# 1) Install dependencies

In [None]:
%pip install transformers torch scikit-learn pandas xgboost joblib tqdm matplotlib wordcloud langdetect --quiet

# 2) Imports & setup

In [None]:
import os
import json
import gc
import re
import numpy as np
import pandas as pd
import torch
import joblib
import matplotlib.pyplot as plt
import xgboost as xgb
from wordcloud import WordCloud
from tqdm import tqdm

from sklearn.model_selection import (
    train_test_split,
    StratifiedShuffleSplit,
    cross_val_score
)
from sklearn.preprocessing import LabelEncoder

from sklearn.experimental import enable_halving_search_cv  # noqa
from sklearn.model_selection import HalvingRandomSearchCV
from sklearn.feature_extraction.text import TfidfVectorizer
from sklearn.metrics import (
    accuracy_score,
    f1_score,
    confusion_matrix,
    ConfusionMatrixDisplay,
    classification_report
)
from sklearn.preprocessing import label_binarize
from sklearn.manifold import TSNE
from sklearn.decomposition import PCA
from sklearn.utils.class_weight import compute_class_weight

from transformers import (
    DistilBertTokenizer,
    DistilBertForSequenceClassification,
    Trainer,
    TrainingArguments,
    EarlyStoppingCallback
)
from langdetect import detect

# reproducibility
RANDOM_SEED = 42
np.random.seed(RANDOM_SEED)
torch.manual_seed(RANDOM_SEED)

# device
device = torch.device("cuda" if torch.cuda.is_available() else "cpu")
print("Using device:", device)

# 3) Config & Paths

In [None]:
file_path = "C:/Users/indur/OneDrive - University of Westminster/GitHub/FYP_Project/Models/Review_Score/Dataset/correct_reviews_balanced.json"
Base = "C:/Users/indur/OneDrive - University of Westminster/GitHub/FYP_Project/Models/Testing/Review_ScoreTest/ReviewBERT-XGB"
distilbert_dir = f"{Base}/distilbert_model"
tfidf_path     = f"{Base}/tfidf_vectorizer.pkl"
xgb_model_path = f"{Base}/xgb_hybrid.pkl"

# model/data params
NUM_LABELS     = 5      
EMB_BATCH      = 32
NUM_EPOCHS     = 20     # for demonstration; increase as needed
TFIDF_MAX_FEAT = 10000

# 4) Load & preprocess the entire JSON dataset

In [None]:
# Load JSON
with open(file_path, "r") as f:
    payload = json.load(f)

# Handle both possible structures:
if isinstance(payload, dict):
    shops = payload.get("root", [])
elif isinstance(payload, list):
    shops = payload
else:
    raise ValueError(f"Unexpected JSON structure: {type(payload)}")

# Flatten reviews
records = []
for shop in shops:
    for rev in shop.get("reviews", []):
        text   = rev.get("text", "").strip()
        source = rev.get("source", "").upper()
        stars  = float(rev.get("rating", "0.0").split()[0])
        label  = int(stars) - 1
        if not text:
            continue
        records.append({
            "text": text,
            "label": label,
            "source": source
        })

df = pd.DataFrame(records)
print(f"Loaded total reviews: {len(df)}")

# Remove exact duplicates
dups = df.duplicated(subset=["text"]).sum()
df.drop_duplicates(subset=["text"], inplace=True)
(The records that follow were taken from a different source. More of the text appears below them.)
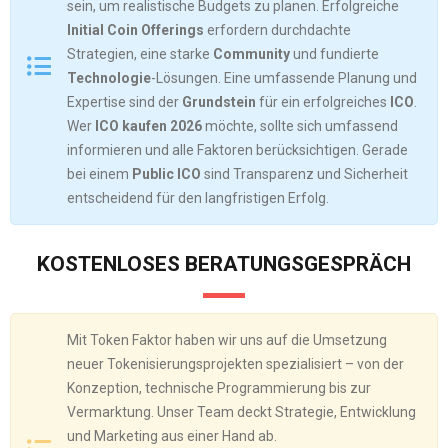
sein, um realistische Budgets zu planen. Erfolgreiche
Initial Coin Offerings
erfordern durchdachte
Strategien, eine starke
Community
und fundierte
Technologie
-Lösungen. Eine umfassende Planung und
Expertise sind der
Grundstein
für ein erfolgreiches
ICO
.
Wer
ICO kaufen 2026
möchte, sollte sich umfassend
informieren und alle Faktoren berücksichtigen. Gerade
bei einem
Public ICO
sind Transparenz und Sicherheit
entscheidend für den langfristigen Erfolg.
KOSTENLOSES BERATUNGSGESPRÄCH
Mit Token Faktor haben wir uns auf die Umsetzung
neuer Tokenisierungsprojekten spezialisiert – von der
Konzeption, technische Programmierung bis zur
Vermarktung. Unser Team deckt Strategie, Entwicklung
und Marketing aus einer Hand ab.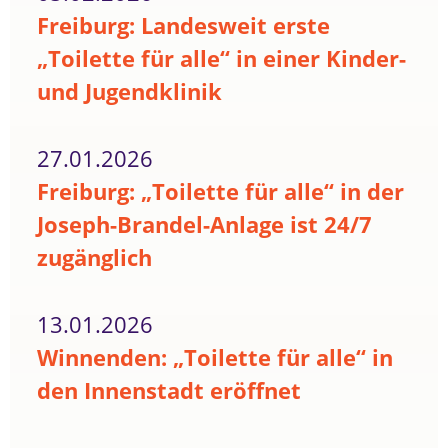
Freiburg: Landesweit erste
„Toilette für alle“ in einer Kinder-
und Jugendklinik
27.01.2026
Freiburg: „Toilette für alle“ in der
Joseph-Brandel-Anlage ist 24/7
zugänglich
13.01.2026
Winnenden: „Toilette für alle“ in
den Innenstadt eröffnet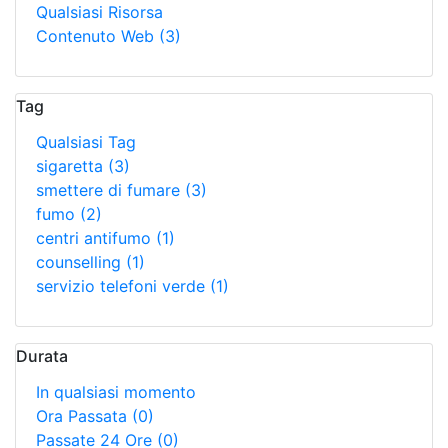
Qualsiasi Risorsa
Contenuto Web
(3)
Tag
Qualsiasi Tag
sigaretta
(3)
smettere di fumare
(3)
fumo
(2)
centri antifumo
(1)
counselling
(1)
servizio telefoni verde
(1)
Durata
In qualsiasi momento
Ora Passata
(0)
Passate 24 Ore
(0)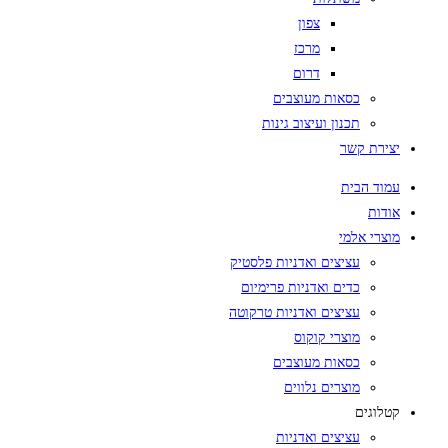
צפון
מרכז
דרום
כסאות מעוצבים
תכנון ועיצוב גינות
יצירת קשר
עמוד הבית
אודות
מוצרי אלמי
עציצים ואדניות פלסטיק
כדים ואדניות פרימיום
עציצים ואדניות טרקוטה
מוצרי קוקוס
כסאות מעוצבים
מוצרים נלווים
קטלוגים
עציצים ואדניות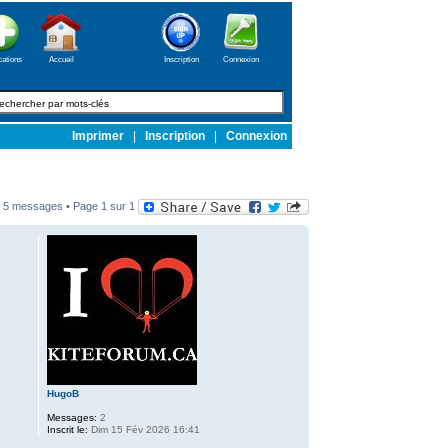
cations
Accueil
Inscription
Connexion
Imprimer
|
Inscription
|
Connexion
5 messages • Page
1
sur
1
HugoB
Messages:
2
Inscrit le:
Dim 15 Fév 2026 16:41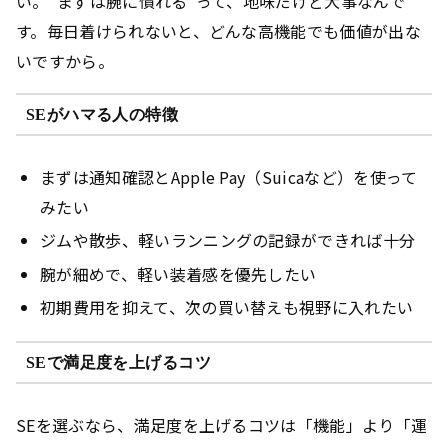
い。
“まずは腕に慣れる”
って、地味だけど大事なんで
す。毎日着けられないと、どんな高機能でも価値が出な
いですから。
SEがハマる人の特徴
まずは通知確認とApple Pay（Suicaなど）を使って
みたい
ジムや散歩、軽いランニングの記録ができれば十分
腕が細めで、軽い装着感を優先したい
初期費用を抑えて、次の買い替えも視野に入れたい
SEで満足度を上げるコツ
SEを選ぶなら、満足度を上げるコツは「機能」より「運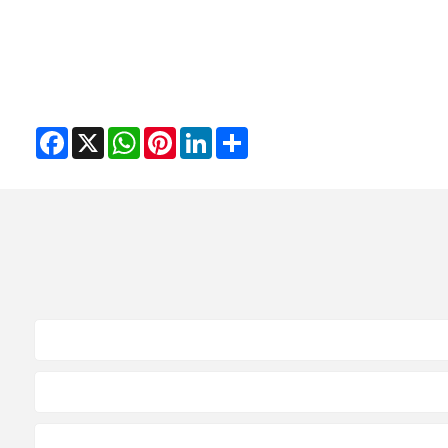
Facebook
WhatsApp
X
Pinterest
LinkedIn
Share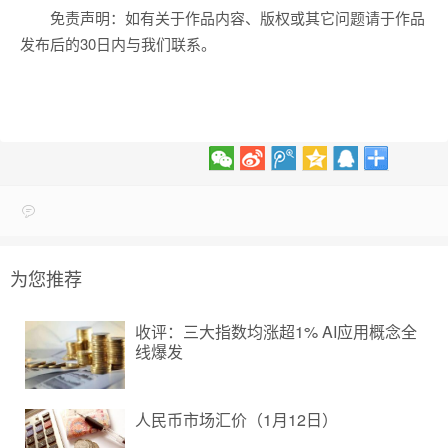
免责声明：如有关于作品内容、版权或其它问题请于作品
发布后的30日内与我们联系。
为您推荐
收评：三大指数均涨超1% AI应用概念全
线爆发
人民币市场汇价（1月12日）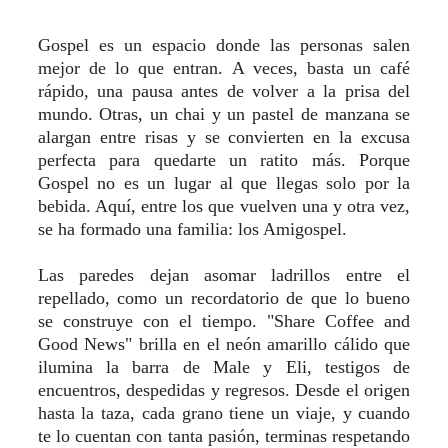
Gospel es un espacio donde las personas salen
mejor de lo que entran. A veces, basta un café
rápido, una pausa antes de volver a la prisa del
mundo. Otras, un chai y un pastel de manzana se
alargan entre risas y se convierten en la excusa
perfecta para quedarte un ratito más. Porque
Gospel no es un lugar al que llegas solo por la
bebida. Aquí, entre los que vuelven una y otra vez,
se ha formado una familia: los Amigospel.
Las paredes dejan asomar ladrillos entre el
repellado, como un recordatorio de que lo bueno
se construye con el tiempo. "Share Coffee and
Good News" brilla en el neón amarillo cálido que
ilumina la barra de Male y Eli, testigos de
encuentros, despedidas y regresos. Desde el origen
hasta la taza, cada grano tiene un viaje, y cuando
te lo cuentan con tanta pasión, terminas respetando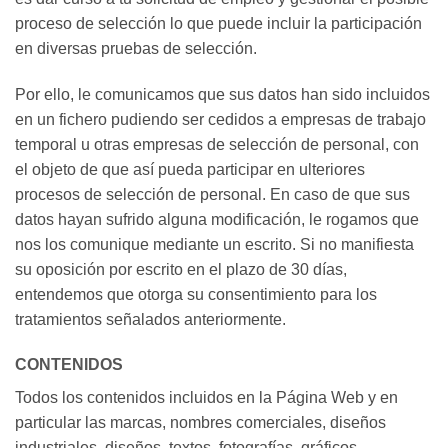
proceso de selección lo que puede incluir la participación
en diversas pruebas de selección.
Por ello, le comunicamos que sus datos han sido incluidos
en un fichero pudiendo ser cedidos a empresas de trabajo
temporal u otras empresas de selección de personal, con
el objeto de que así pueda participar en ulteriores
procesos de selección de personal. En caso de que sus
datos hayan sufrido alguna modificación, le rogamos que
nos los comunique mediante un escrito. Si no manifiesta
su oposición por escrito en el plazo de 30 días,
entendemos que otorga su consentimiento para los
tratamientos señalados anteriormente.
CONTENIDOS
Todos los contenidos incluidos en la Página Web y en
particular las marcas, nombres comerciales, diseños
industriales, diseños, textos, fotografías, gráficos,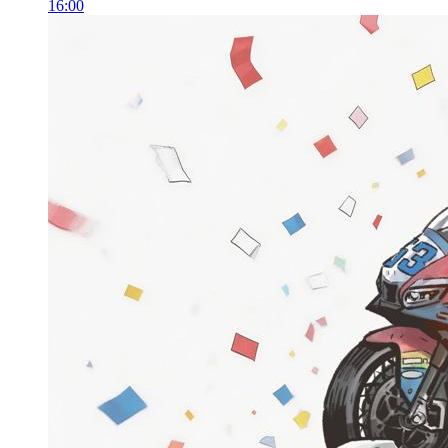
16:00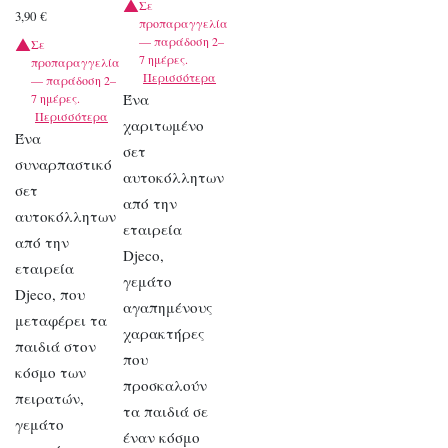
Σε
3,90
€
προπαραγγελία
— παράδοση 2–
Σε
7 ημέρες.
προπαραγγελία
Περισσότερα
— παράδοση 2–
Ένα
7 ημέρες.
Περισσότερα
χαριτωμένο
Ένα
σετ
συναρπαστικό
αυτοκόλλητων
σετ
από την
αυτοκόλλητων
εταιρεία
από την
Djeco,
εταιρεία
γεμάτο
Djeco, που
αγαπημένους
μεταφέρει τα
χαρακτήρες
παιδιά στον
που
κόσμο των
προσκαλούν
πειρατών,
τα παιδιά σε
γεμάτο
έναν κόσμο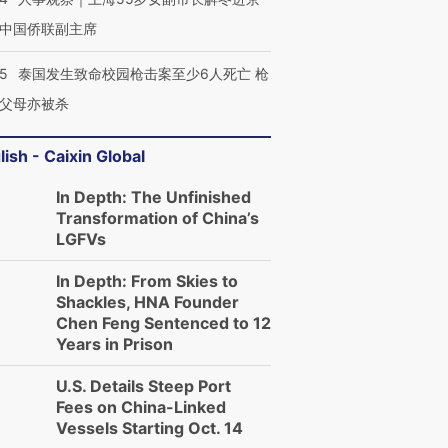
中国侨联副主席
45
泰国发生致命校园枪击案至少6人死亡 枪
父母亦被杀
lish - Caixin Global
In Depth: The Unfinished
Transformation of China’s
LGFVs
In Depth: From Skies to
Shackles, HNA Founder
Chen Feng Sentenced to 12
Years in Prison
U.S. Details Steep Port
Fees on China-Linked
Vessels Starting Oct. 14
print(f"Dropped {dups} duplicates -> {len(df)} remaining")

# 5) Filter non-English & low-quality reviews

In [None]:
def is_english(text):
    try:
        return detect(text) == 'en'
    except:
        return False

def is_valid_review(text):
    return len(text.split()) >= 5 and bool(re.search(r'[A-Za-z0-9]', text))
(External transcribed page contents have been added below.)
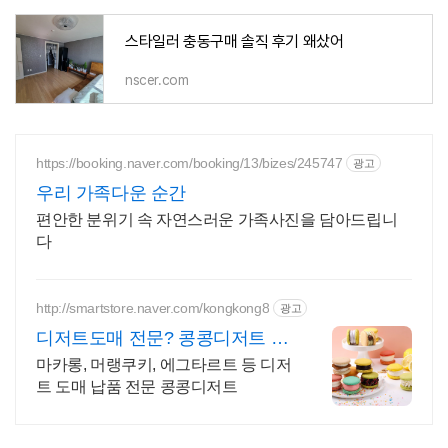
스타일러 충동구매 솔직 후기 왜샀어
nscer.com
https://booking.naver.com/booking/13/bizes/245747
광고
우리 가족다운 순간
편안한 분위기 속 자연스러운 가족사진을 담아드립니
다
http://smartstore.naver.com/kongkong8
광고
디저트도매 전문? 콩콩디저트 대
량 주문 및 도매 납품
마카롱, 머랭쿠키, 에그타르트 등 디저
트 도매 납품 전문 콩콩디저트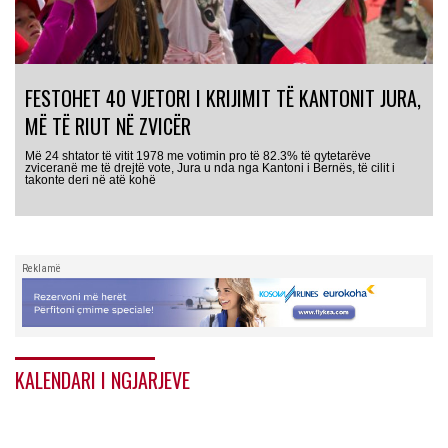
FESTOHET 40 VJETORI I KRIJIMIT TË KANTONIT JURA,
MË TË RIUT NË ZVICËR
Më 24 shtator të vitit 1978 me votimin pro të 82.3% të qytetarëve
zviceranë me të drejtë vote, Jura u nda nga Kantoni i Bernës, të cilit i
takonte deri në atë kohë
Reklamë
KALENDARI I NGJARJEVE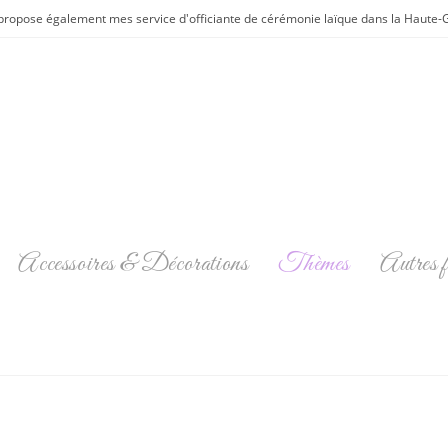
propose également mes service d'officiante de cérémonie laïque dans la Haute-Ga
Accessoires & Décorations
Thèmes
Autres f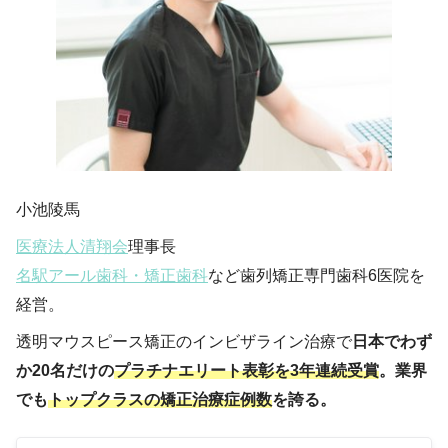
小池陵馬
医療法人清翔会
理事長
名駅アール歯科・矯正歯科
など歯列矯正専門歯科6医院を
経営。
透明マウスピース矯正のインビザライン治療で
日本でわず
か20名だけの
プラチナエリート表彰を3年連続受賞
。業界
でも
トップクラスの矯正治療症例数
を誇る。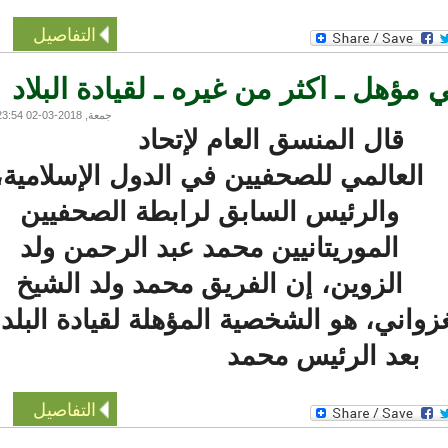
التفاصيل
ؤهل ـ أكثر من غيره ـ لقيادة البلاد
جمعة, 2018-03-02 23:54
قال المنسق العام لإتحاد
العالمي للصحفيين في الدول الإسلامية،
والرئيس السابق لرابطة الصحفيين
الموريتانيين محمد عبد الرحمن ولد
الزوين، إن الفريق محمد ولد الشيخ
اني، هو الشخصية المؤهلة لقيادة البلد
بعد الرئيس محمد
التفاصيل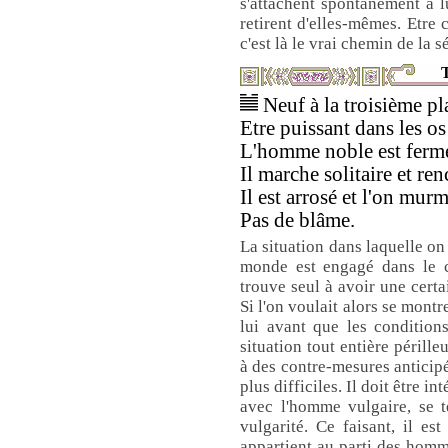
s'attachent spontanément à lu
retirent d'elles-mêmes. Etre 
c'est là le vrai chemin de la s
T
Neuf à la troisième pla
Etre puissant dans les os
L'homme noble est ferm
Il marche solitaire et ren
Il est arrosé et l'on murm
Pas de blâme.
La situation dans laquelle on
monde est engagé dans le c
trouve seul à avoir une cer
Si l'on voulait alors se montr
lui avant que les condition
situation tout entière périll
à des contre-mesures anticipé
plus difficiles. Il doit être 
avec l'homme vulgaire, se t
vulgarité. Ce faisant, il es
appartient au parti des homme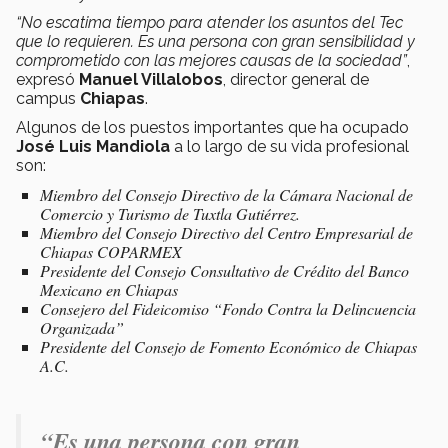
“No escatima tiempo para atender los asuntos del Tec
que lo requieren. Es una persona con gran sensibilidad y
comprometido con las mejores causas de la sociedad”
,
expresó
Manuel Villalobos
, director general de
campus
Chiapas
.
Algunos de los puestos importantes que ha ocupado
José Luis Mandiola
a lo largo de su vida profesional
son:
Miembro del Consejo Directivo de la Cámara Nacional de
Comercio y Turismo de Tuxtla Gutiérrez.
Miembro del Consejo Directivo del Centro Empresarial de
Chiapas COPARMEX
Presidente del Consejo Consultativo de Crédito del Banco
Mexicano en Chiapas
Consejero del Fideicomiso “Fondo Contra la Delincuencia
Organizada”
Presidente del Consejo de Fomento Económico de Chiapas
A.C.
“Es una persona con gran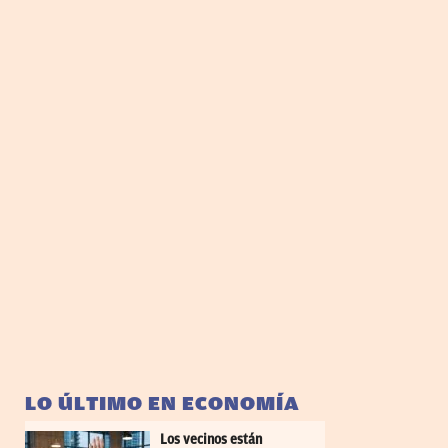
LO ÚLTIMO EN ECONOMÍA
Los vecinos están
mask = df['text'].apply(is_english) & df['text'].apply(is_valid_review)
df = df[mask].reset_index(drop=True)
print(f"After filtering: {len(df)} reviews")

# Show label distribution
print("Label distribution:")
print(df["label"].value_counts().sort_index())

# Count SL vs USA reviews
counts = df['source'].value_counts()
sl_count  = counts.get('SL', 0)
usa_count = counts.get('USA', 0)
print(f"SL reviews:  {sl_count}")
print(f"USA reviews: {usa_count}")

# 6) Set optimal BERT_MAX_LEN (95th percentile)

In [None]:
tokenizer = DistilBertTokenizer.from_pretrained("distilbert-base-uncased")
lengths = [
    len(tokenizer.encode(t, add_special_tokens=True))
    for t in tqdm(df["text"], desc="Token lengths")
]
BERT_MAX_LEN = min(512, int(np.percentile(lengths, 95)))
print(f"Set BERT_MAX_LEN = {BERT_MAX_LEN}")
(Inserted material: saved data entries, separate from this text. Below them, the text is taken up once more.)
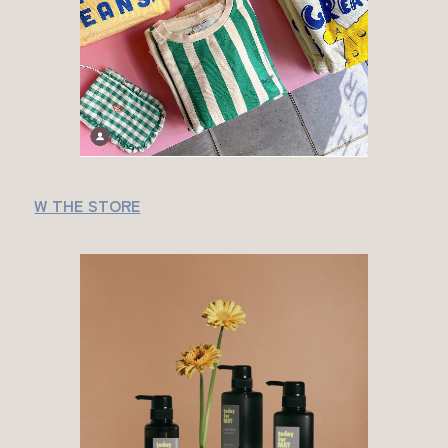
W THE STORE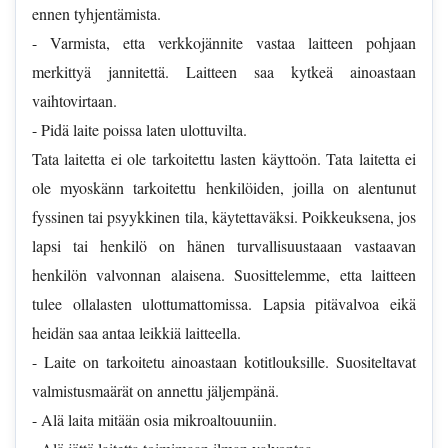
ennen tyhjentämista.
- Varmista, etta verkkojännite vastaa laitteen pohjaan
merkittyä jannitettä. Laitteen saa kytkeä ainoastaan
vaihtovirtaan.
- Pidä laite poissa laten ulottuvilta.
Tata laitetta ei ole tarkoitettu lasten käyttoön. Tata laitetta ei
ole myoskänn tarkoitettu henkilöiden, joilla on alentunut
fyssinen tai psyykkinen tila, käytettaväksi. Poikkeuksena, jos
lapsi tai henkilö on hänen turvallisuustaaan vastaavan
henkilön valvonnan alaisena. Suosittelemme, etta laitteen
tulee ollalasten ulottumattomissa. Lapsia pitävalvoa eikä
heidän saa antaa leikkiä laitteella.
- Laite on tarkoitetu ainoastaan kotitlouksille. Suositeltavat
valmistusmaärät on annettu jäljempänä.
- Alä laita mitään osia mikroaltouuniin.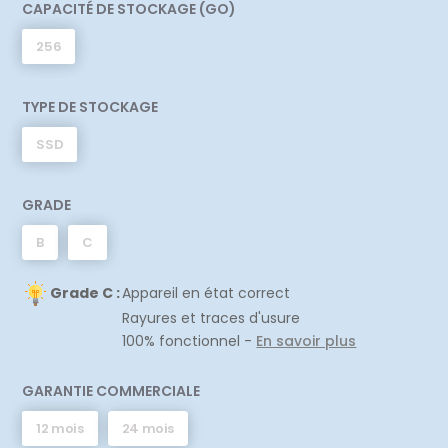
CAPACITÉ DE STOCKAGE (GO)
256
TYPE DE STOCKAGE
SSD
GRADE
B
C
Grade C :
Appareil en état correct
Rayures et traces d'usure
100% fonctionnel -
En savoir plus
GARANTIE COMMERCIALE
12 mois
24 mois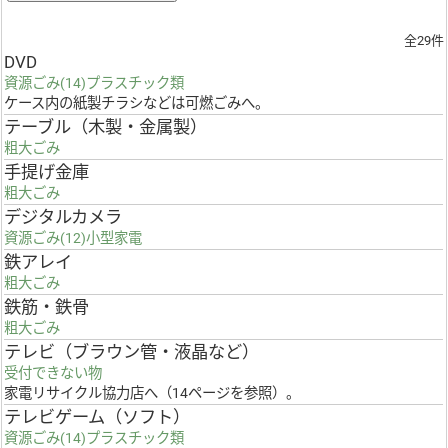
全29件
DVD
資源ごみ(14)プラスチック類
ケース内の紙製チラシなどは可燃ごみへ。
テーブル（木製・金属製）
粗大ごみ
手提げ金庫
粗大ごみ
デジタルカメラ
資源ごみ(12)小型家電
鉄アレイ
粗大ごみ
鉄筋・鉄骨
粗大ごみ
テレビ（ブラウン管・液晶など）
受付できない物
家電リサイクル協力店へ（14ページを参照）。
テレビゲーム（ソフト）
資源ごみ(14)プラスチック類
# 7) Stratified Train/Test split

In [None]:
# Split dataframe while preserving stratification
df_train, df_test = train_test_split(df, test_size=0.2, random_state=RANDOM_SEED, stratify=df["label"])

# Extract text, labels, and sources
train_texts = df_train["text"].tolist()
train_labels = df_train["label"].tolist()
train_sources = df_train["source"].tolist()

test_texts = df_test["text"].tolist()
test_labels = df_test["label"].tolist()
test_sources = df_test["source"].tolist()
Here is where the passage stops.